Is targeted testing for latent tuberculosis infection cost-effective: the experience of Tennessee
MetadataShow full item record
Preventative interventions often demand that resources be consumed in the present in exchange for future benefits. Understanding these trade-offs, in a context of resource constraints, is essential for policy makers. Cost-effectiveness analysis is one tool to inform decision-making.

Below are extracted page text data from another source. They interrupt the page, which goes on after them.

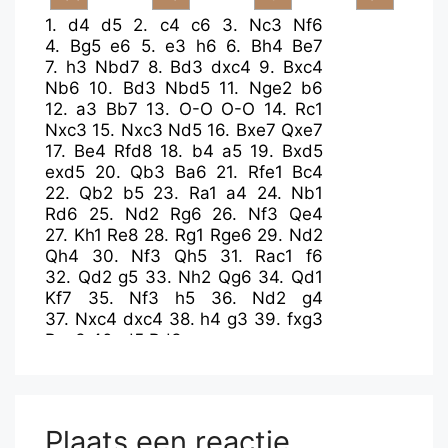
1.
d4
d5
2.
c4
c6
3.
Nc3
Nf6
4.
Bg5
e6
5.
e3
h6
6.
Bh4
Be7
7.
h3
Nbd7
8.
Bd3
dxc4
9.
Bxc4
Nb6
10.
Bd3
Nbd5
11.
Nge2
b6
12.
a3
Bb7
13.
O-O
O-O
14.
Rc1
Nxc3
15.
Nxc3
Nd5
16.
Bxe7
Qxe7
17.
Be4
Rfd8
18.
b4
a5
19.
Bxd5
exd5
20.
Qb3
Ba6
21.
Rfe1
Bc4
22.
Qb2
b5
23.
Ra1
a4
24.
Nb1
Rd6
25.
Nd2
Rg6
26.
Nf3
Qe4
27.
Kh1
Re8
28.
Rg1
Rge6
29.
Nd2
Qh4
30.
Nf3
Qh5
31.
Rac1
f6
32.
Qd2
g5
33.
Nh2
Qg6
34.
Qd1
Kf7
35.
Nf3
h5
36.
Nd2
g4
37.
Nxc4
dxc4
38.
h4
g3
39.
fxg3
Rxe3
40.
d5
Rd3
Plaats een reactie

Targeted testing and treatment (TTT) for latent tuberculosis infection (LTBI) consists in identifying people at high risk for LTBI for preventive treatment to decrease the risk that they will develop active tuberculosis disease (ATBD). The state of Tennessee began conducting TTT statewide in 2001. This study uses a decision tree to evaluate the cost and outcomes of TTT for LTBI in Tennessee, compared to passive ATBD case finding (PACF). Key event probabilities were obtained from the Tennessee TTT program and from the literature. Outcomes are measured in terms of Quality Adjusted Life Years (QALY). The cost-effectiveness threshold was set at $100,000/QALY saved. One-way sensitivity analyses around factors related to study design (exclusion of patient costs, secondary transmission, discount rate and analytical horizon), the program’s environment (prevalence of LTBI and drug resistance, ATBD treatment costs) and program performance (program maturity, treatment initiation and completion rate, testing in low-risk group, test characteristics, screening costs) were conducted, as was probabilistic sensitivity analysis (PSA) which takes into account the uncertainty in multiple parameters simultaneously. The base case, with a 25-year time horizon and 3% discount rate, shows that TTT prevents 47 ATBD cases, and saves 31 QALYs per 100,000 patients screened for LTBI at a societal cost of $12,579 (2011 US$) per QALY saved. Sensitivity analyses identified value thresholds that would trigger a change in preferred policy. PSA shows that the likelihood that TTT would be cost-effective is low. Decision makers interested in implementing TTT should carefully assess the characteristics of the local TB epidemic and expected program performance to determine whether TTT is preferable over PACF from a cost-effectiveness viewpoint.